Ancestral Roofs

"In Praise of Older Buildings"

Thursday, November 15, 2012

Some folks just won't take 'no' for an answer

Some folks just won't take 'no' for an answer, as dad used to say.
Claims of 'no hope', 'no future', 'no potential' don't persuade them.
Obstacles like 'no time', 'no money', 'no skills' don't deter.
Adolphustown church
"No way?"
 No chance.

These are the folks who make restoration miracles happen.
Long Point log cabin

There is the Brisley family of Sophiasburgh. I blogged my enthusiasm for their work and their vision in November 2011 after we came upon their enclave of restored and rescued homes.

Cobourg native

one of PEC's earliest homes - rescued by the Brisley's

This is a sublime early PEC home.
Thank goodness for John and Diane Brisley..for without them it's unlikely it would still be standing sentinel on a hugely important part of our UEL history.

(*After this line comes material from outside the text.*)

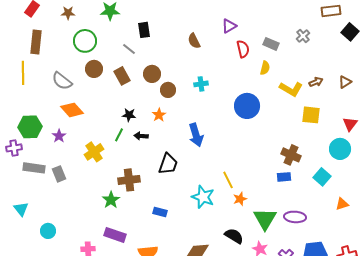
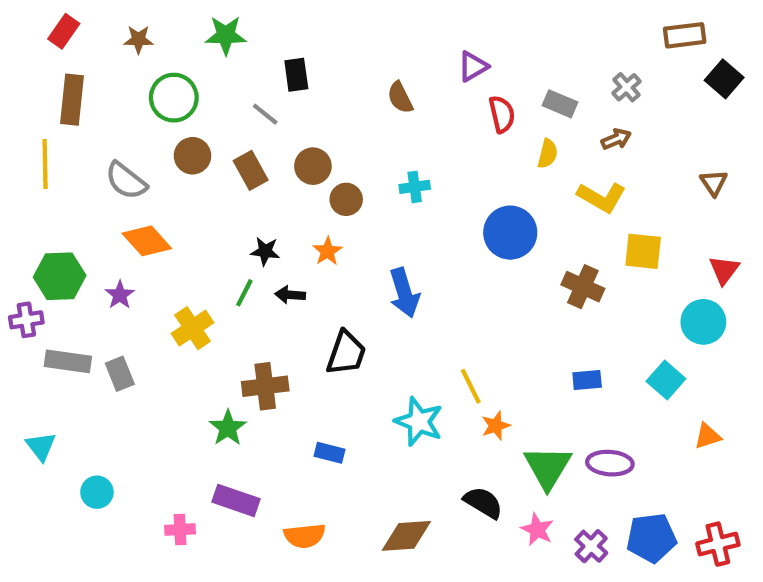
brown arrow: (316, 82) -> (616, 139), moved
brown triangle: (345, 82) -> (714, 183), turned -32
brown cross: (291, 155) -> (583, 287), moved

Along Royal Road (called Royal Street in my day)
Then there are Janice and Gord Gibbins who purchased and restored one of our family homes (the homestead of the maternal UEL Striker ancestors) in South Marysburgh. As is that wasn't enough, they have rescued (rescued = fell in love with, dismantled, transported and rebuilt) this exceptional c.1840 log home from the Ottawa Valley and an 1810 grain barn from Hay Bay, the oldest barn in Lennox and Addington township. Both sit like safely rescued donkeys in a preserve, in a sunny field near the old stone house.

Just recently PEC bestowed heritage designation on yet another log building, with some very unique construction features, transplanted by the Gibbins', this time from Waterloo County. It's the c.1845 Stryker house, and Janice and I wonder - is it somehow related to the Strykers (spelling was changed to Striker even before they left the American colonies) who settled in Prince Edward County? 

The Gryphon at an earlier stage in its development in PEC
And then there's my friend and former history of architecture prof Shannon Kyles, who rescued doors, windows, interior mouldings, flooring and beams from an 1840's Regency cottage destined for demolition in Ancaster, transported them (and the gracious ambience of the original Grove Cottage) to Consecon in PEC, and built a new house around them. You can read the story of The Gryphon, soon to be a guest house, in the Summer 2012 issue of County and Quinte Living, or on Shannon's invaluable website on Ontario architecture. Just go to building styles, to Regency, then scroll down through all the exquisite Ontario examples of the style 'til you get to the story.